[MATERIAL PROVIDED — start]

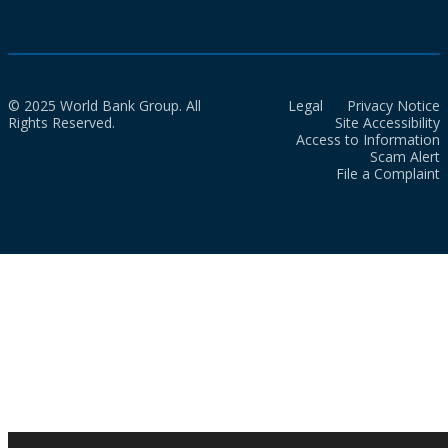
© 2025 World Bank Group. All
Legal
Privacy Notice
Rights Reserved.
Site Accessibility
Access to Information
Scam Alert
File a Complaint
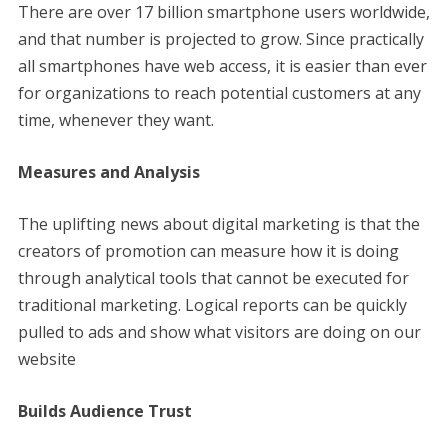
There are over 17 billion smartphone users worldwide,
and that number is projected to grow. Since practically
all smartphones have web access, it is easier than ever
for organizations to reach potential customers at any
time, whenever they want.
Measures and Analysis
The uplifting news about digital marketing is that the
creators of promotion can measure how it is doing
through analytical tools that cannot be executed for
traditional marketing. Logical reports can be quickly
pulled to ads and show what visitors are doing on our
website
Builds Audience Trust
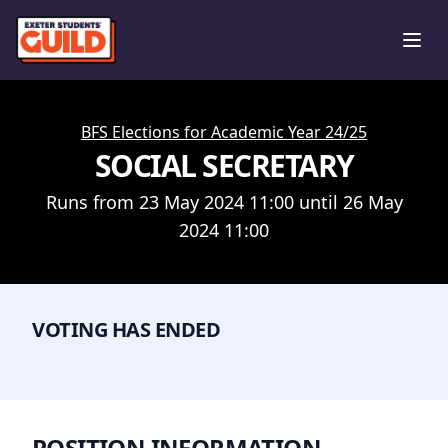
Ope
BFS Elections for Academic Year 24/25
SOCIAL SECRETARY
Runs from 23 May 2024 11:00 until 26 May
2024 11:00
VOTING HAS ENDED
POSITION INFORMATION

[MATERIAL PROVIDED — finish]

* _PROBLEM TO WORK ON_: Where does "doing" occur in the data? Copy each line that has it.

* _RESPONSE AREA_:
creators of promotion can measure how it is doing
pulled to ads and show what visitors are doing on our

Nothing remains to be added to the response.